# sound card usb ?



## Phill (Apr 19, 2009)

hello
I want to play with rew
I search a sound card usb, for laptop (vista), with a phantom power for a ecm
8000...
what is your choice?

thanks
Phill


----------



## Moonfly (Aug 1, 2008)

Hi phil,

welcome to the forum. Ive never needed to purchase an external card so cant help much, but its worth having a quick search through the REW section while you wait for responses. Others have bought cards before and posted their experiences with those cards, and it will be useful. I have noted a few people using Turtle Beach external cards however, so should be worth checking those out.

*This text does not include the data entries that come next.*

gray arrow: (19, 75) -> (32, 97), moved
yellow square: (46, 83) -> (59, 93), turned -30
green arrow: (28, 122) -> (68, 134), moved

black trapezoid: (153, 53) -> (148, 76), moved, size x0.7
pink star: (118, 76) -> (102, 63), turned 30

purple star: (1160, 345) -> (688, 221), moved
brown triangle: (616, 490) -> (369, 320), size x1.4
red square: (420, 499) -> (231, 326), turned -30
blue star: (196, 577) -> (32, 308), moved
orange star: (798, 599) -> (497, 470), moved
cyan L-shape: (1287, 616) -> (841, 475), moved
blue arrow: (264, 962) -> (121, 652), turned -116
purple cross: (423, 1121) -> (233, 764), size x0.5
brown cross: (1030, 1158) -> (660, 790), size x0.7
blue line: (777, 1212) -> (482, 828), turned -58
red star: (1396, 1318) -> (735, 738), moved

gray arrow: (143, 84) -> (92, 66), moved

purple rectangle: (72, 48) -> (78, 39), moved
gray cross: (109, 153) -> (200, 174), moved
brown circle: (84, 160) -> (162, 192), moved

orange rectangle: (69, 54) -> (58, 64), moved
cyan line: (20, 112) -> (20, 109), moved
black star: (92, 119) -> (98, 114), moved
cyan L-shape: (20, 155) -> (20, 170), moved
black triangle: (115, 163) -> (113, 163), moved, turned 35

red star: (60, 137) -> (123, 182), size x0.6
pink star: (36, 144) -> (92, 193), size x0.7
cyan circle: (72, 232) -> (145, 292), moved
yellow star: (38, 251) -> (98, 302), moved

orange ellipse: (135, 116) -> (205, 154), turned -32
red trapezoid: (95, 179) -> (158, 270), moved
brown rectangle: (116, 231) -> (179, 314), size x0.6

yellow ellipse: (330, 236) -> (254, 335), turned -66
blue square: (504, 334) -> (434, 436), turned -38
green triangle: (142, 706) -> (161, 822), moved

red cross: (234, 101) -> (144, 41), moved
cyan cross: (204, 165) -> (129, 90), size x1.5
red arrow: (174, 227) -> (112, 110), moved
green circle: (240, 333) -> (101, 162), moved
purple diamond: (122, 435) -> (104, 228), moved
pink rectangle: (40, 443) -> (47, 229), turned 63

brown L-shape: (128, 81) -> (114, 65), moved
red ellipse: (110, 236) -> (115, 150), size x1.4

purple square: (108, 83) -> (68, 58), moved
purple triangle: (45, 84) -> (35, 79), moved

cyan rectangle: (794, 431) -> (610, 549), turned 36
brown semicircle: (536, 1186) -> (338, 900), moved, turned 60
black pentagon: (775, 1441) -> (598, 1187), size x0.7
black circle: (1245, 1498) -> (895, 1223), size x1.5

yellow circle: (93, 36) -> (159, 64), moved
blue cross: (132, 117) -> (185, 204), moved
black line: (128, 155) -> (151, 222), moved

Just wanted to take the opportunity to welcome you to HTS.

Cheers


----------



## JohnM (Apr 11, 2006)

Check the suggestions in this thread USB Soundcard - Vista Compatible and the other threads in the REW Information Index.


----------



## Phill (Apr 19, 2009)

hello
thank you for your answers 
it is for vista 32 bit
that's what I found:

Tascam US 144


M-audio fast track *mk2* :


Presonius audio box :


What is your opinion?
Phill


----------



## glaufman (Nov 25, 2007)

I believe both the Maudio Fastrack and the Tascam 144 have been used successfully with REW.


----------



## Gerbrand (Dec 28, 2009)

Hello,

I just started REWíng yesterday and I bought a MAudio Fasttrack to use with my EMC8000. It only has one disadvantage though: there is no line-in, so you cannot do a loopback measurement.

Gerbrand


----------



## Phill (Apr 19, 2009)

Gerbrand said:


> Hello,
> 
> I just started REWíng yesterday and I bought a MAudio Fasttrack to use with my EMC8000. It only has one disadvantage though: there is no line-in, so you cannot do a loopback measurement.
> 
> Gerbrand


hello

we may therefore prefer the following solution:
beringher : UCA202 + MIC100

the tube may not be linear?

Phill


----------



## JohnM (Apr 11, 2006)

I wouldn't recommend using a tube preamp for measurement, they generally have a frequency response that is (deliberately) not flat.


----------



## glaufman (Nov 25, 2007)

Gerbrand said:


> Hello,
> 
> I just started REWíng yesterday and I bought a MAudio Fasttrack to use with my EMC8000. It only has one disadvantage though: there is no line-in, so you cannot do a loopback measurement.
> 
> Gerbrand


You can theoretically do a loopback by inserting a pad in the loop, I think 30dB is appropriate, but search for past threads for the recommendation...


Phill said:


> hello
> 
> we may therefore prefer the following solution:
> beringher : UCA202 + MIC100
> ...


I've never used nor seen graphs for the MIC100 or the tube it uses...
That being said, they claim +/-3dB over the audio spectrum...
That being said, they say it sounds "warm" so I might be cautious...
You may be able to use a pad similar to above to take a sweep (or several sweeps across different amplitude ranges) to see if it's adequate for your purposes... in which case, by all means, please post these...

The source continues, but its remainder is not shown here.